— Given records —
<<<<

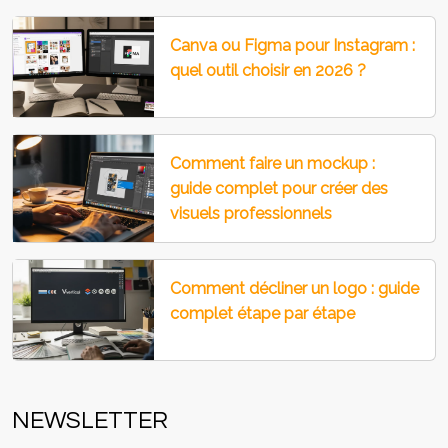
Canva ou Figma pour Instagram :
quel outil choisir en 2026 ?
Comment faire un mockup :
guide complet pour créer des
visuels professionnels
Comment décliner un logo : guide
complet étape par étape
NEWSLETTER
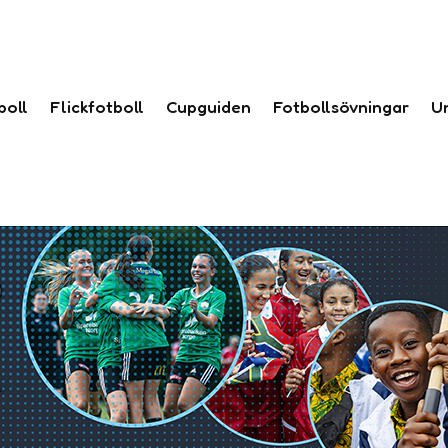
boll
Flickfotboll
Cupguiden
Fotbollsövningar
U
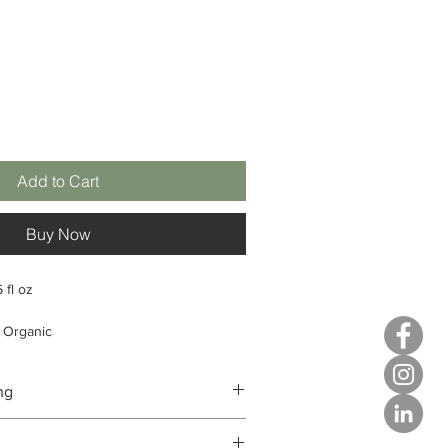
Add to Cart
Buy Now
 fl oz
 Organic
up
ng
e huidtypes
ong van totaal
: 99%
xir is een effectieve reiniger / toner die
rong van totaal
: 13%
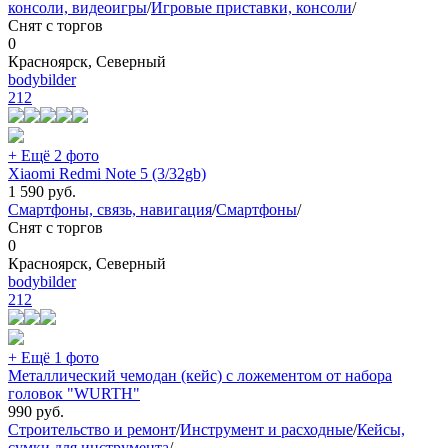
консоли, видеоигры
/
Игровые приставки, консоли
/
Снят с торгов
0
Красноярск, Северный
bodybilder
212
+ Ещё 2 фото
Xiaomi Redmi Note 5 (3/32gb)
1 590
руб.
Смартфоны, связь, навигация
/
Смартфоны
/
Снят с торгов
0
Красноярск, Северный
bodybilder
212
+ Ещё 1 фото
Металлический чемодан (кейс) с ложементом от набора
головок "WURTH"
990
руб.
Строительство и ремонт
/
Инструмент и расходные
/
Кейсы,
сумки для инструмента
/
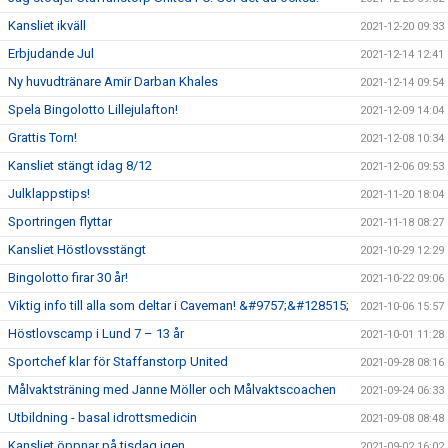
Kansliet ikväll
2021-12-20 09:33
Erbjudande Jul
2021-12-14 12:41
Ny huvudtränare Amir Darban Khales
2021-12-14 09:54
Spela Bingolotto Lillejulafton!
2021-12-09 14:04
Grattis Torn!
2021-12-08 10:34
Kansliet stängt idag 8/12
2021-12-06 09:53
Julklappstips!
2021-11-20 18:04
Sportringen flyttar
2021-11-18 08:27
Kansliet Höstlovsstängt
2021-10-29 12:29
Bingolotto firar 30 år!
2021-10-22 09:06
Viktig info till alla som deltar i Caveman! &#9757;&#128515;
2021-10-06 15:57
Höstlovscamp i Lund 7 – 13 år
2021-10-01 11:28
Sportchef klar för Staffanstorp United
2021-09-28 08:16
Målvaktsträning med Janne Möller och Målvaktscoachen
2021-09-24 06:33
Utbildning - basal idrottsmedicin
2021-09-08 08:48
Kansliet öppnar på tisdag igen
2021-09-02 16:02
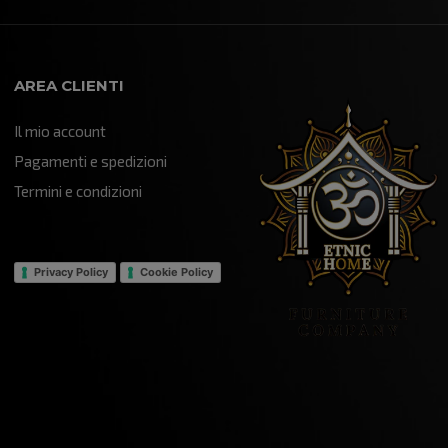
AREA CLIENTI
Il mio account
Pagamenti e spedizioni
Termini e condizioni
Privacy Policy
Cookie Policy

>>>>

Starting at the line above that contains "Add to Cart", transcribe every line exactly through the line that contains "2021-09-28 08:16", including that last one, and skip the pictures.

— Result of this task —
Add to Cart
Buy Now
 fl oz
 Organic
up
ng
e huidtypes
ong van totaal
: 99%
xir is een effectieve reiniger / toner die
rong van totaal
: 13%
консоли, видеоигры
/
Игровые приставки, консоли
/
Снят с торгов
0
Красноярск, Северный
bodybilder
212
+ Ещё 2 фото
Xiaomi Redmi Note 5 (3/32gb)
1 590
руб.
Смартфоны, связь, навигация
/
Смартфоны
/
Снят с торгов
0
Красноярск, Северный
bodybilder
212
+ Ещё 1 фото
Металлический чемодан (кейс) с ложементом от набора
головок "WURTH"
990
руб.
Строительство и ремонт
/
Инструмент и расходные
/
Кейсы,
сумки для инструмента
/
Kansliet ikväll
2021-12-20 09:33
Erbjudande Jul
2021-12-14 12:41
Ny huvudtränare Amir Darban Khales
2021-12-14 09:54
Spela Bingolotto Lillejulafton!
2021-12-09 14:04
Grattis Torn!
2021-12-08 10:34
Kansliet stängt idag 8/12
2021-12-06 09:53
Julklappstips!
2021-11-20 18:04
Sportringen flyttar
2021-11-18 08:27
Kansliet Höstlovsstängt
2021-10-29 12:29
Bingolotto firar 30 år!
2021-10-22 09:06
Viktig info till alla som deltar i Caveman! &#9757;&#128515;
2021-10-06 15:57
Höstlovscamp i Lund 7 – 13 år
2021-10-01 11:28
Sportchef klar för Staffanstorp United
2021-09-28 08:16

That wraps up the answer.